I rarely have any energy, and just applying for the jobs they had us apply for (placement was only temporary unless they really liked us and I never made a sale) was draining. I hated it. I'd stopped applying on my own a few years back, once I started reviewing and feeling like garbage.
Now this:
I received a very unexpected letter today, from an automotive company I used to work for during college. That was years ago, when I did two nights of midnights per week on their assembly line and hated it. The money was great, but I only got work half the time, because I was just a fill in for people who wanted to go home or stayed home, and I was the lowest support worker on the totem pole.

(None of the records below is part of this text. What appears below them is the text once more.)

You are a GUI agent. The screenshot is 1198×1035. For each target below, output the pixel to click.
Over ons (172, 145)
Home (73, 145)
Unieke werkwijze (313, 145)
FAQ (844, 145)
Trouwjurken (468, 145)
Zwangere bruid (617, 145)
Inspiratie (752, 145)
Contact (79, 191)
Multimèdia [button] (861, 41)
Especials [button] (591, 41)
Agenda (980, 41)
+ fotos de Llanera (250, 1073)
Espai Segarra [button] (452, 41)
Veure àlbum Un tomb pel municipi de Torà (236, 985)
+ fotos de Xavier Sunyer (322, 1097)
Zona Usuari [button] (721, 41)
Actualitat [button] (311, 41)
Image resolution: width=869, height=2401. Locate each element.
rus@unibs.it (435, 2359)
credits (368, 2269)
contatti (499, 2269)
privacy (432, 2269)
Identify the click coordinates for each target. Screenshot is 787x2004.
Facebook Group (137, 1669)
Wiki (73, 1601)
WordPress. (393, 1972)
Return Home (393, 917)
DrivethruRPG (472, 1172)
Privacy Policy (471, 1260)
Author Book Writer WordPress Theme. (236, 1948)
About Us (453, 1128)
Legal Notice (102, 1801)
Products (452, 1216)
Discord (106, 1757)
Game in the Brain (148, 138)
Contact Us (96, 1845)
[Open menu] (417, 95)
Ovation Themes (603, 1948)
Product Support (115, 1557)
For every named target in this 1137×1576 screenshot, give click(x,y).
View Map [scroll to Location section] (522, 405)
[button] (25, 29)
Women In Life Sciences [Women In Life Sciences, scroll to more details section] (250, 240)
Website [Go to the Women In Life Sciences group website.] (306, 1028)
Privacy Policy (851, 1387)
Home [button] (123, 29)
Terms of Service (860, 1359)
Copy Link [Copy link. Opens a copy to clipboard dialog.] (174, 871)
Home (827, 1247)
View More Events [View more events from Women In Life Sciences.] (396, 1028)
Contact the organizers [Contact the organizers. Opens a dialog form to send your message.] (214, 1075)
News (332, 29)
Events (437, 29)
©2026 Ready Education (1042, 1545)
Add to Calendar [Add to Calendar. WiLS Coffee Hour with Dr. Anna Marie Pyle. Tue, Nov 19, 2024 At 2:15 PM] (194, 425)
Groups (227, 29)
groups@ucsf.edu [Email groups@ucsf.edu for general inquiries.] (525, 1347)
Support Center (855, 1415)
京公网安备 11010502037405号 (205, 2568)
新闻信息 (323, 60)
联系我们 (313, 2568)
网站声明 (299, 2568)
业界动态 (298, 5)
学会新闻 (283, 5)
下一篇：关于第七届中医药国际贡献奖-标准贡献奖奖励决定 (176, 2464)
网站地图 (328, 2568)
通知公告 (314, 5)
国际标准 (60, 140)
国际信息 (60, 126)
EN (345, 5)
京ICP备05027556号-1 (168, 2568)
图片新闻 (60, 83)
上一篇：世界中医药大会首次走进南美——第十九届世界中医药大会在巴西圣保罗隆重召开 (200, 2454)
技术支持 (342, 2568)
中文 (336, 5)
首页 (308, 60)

I'm a slow person, and always have been. I put a lot of effort into the job and didn't slack, but I couldn't keep up with their 30 second time limits on most jobs. I got in shit a lot for being slow, but couldn't help it. If I ran to the parts, they'd yell at me too.
There were two easy jobs I got really good at and could finish in about 10 seconds, but only those two. The others were too convoluted for a klutz like me.
This was back when I felt better, but I hated how mind-numbing it was.
They laid me off after less than a year, and said I just wasn't working out. Then, two years later, they were hiring f/t and my Dad forced me to try again. They didn't hire me, though, as I failed the practice session in the interview, where I had to do a test job. I was too slow (most people did much more than me) and got in trouble for trying to speed up by putting two parts (nut and bolt or washer) on together.
Now, I got a letter saying that since I was in the student program, they want to know if I would like to join a supplemental full-time workforce at $20/hr with minimal benefits. I really don't want to work there again, and don't think I could work full-time like I am, but I feel like I shouldn't pass it up and my Dad will kill me if I do.
However, it just says to write my name/cellphone number and home number there, then mail it in. So, there'll be another interview that I'll likely fail. Likely just a waste of time.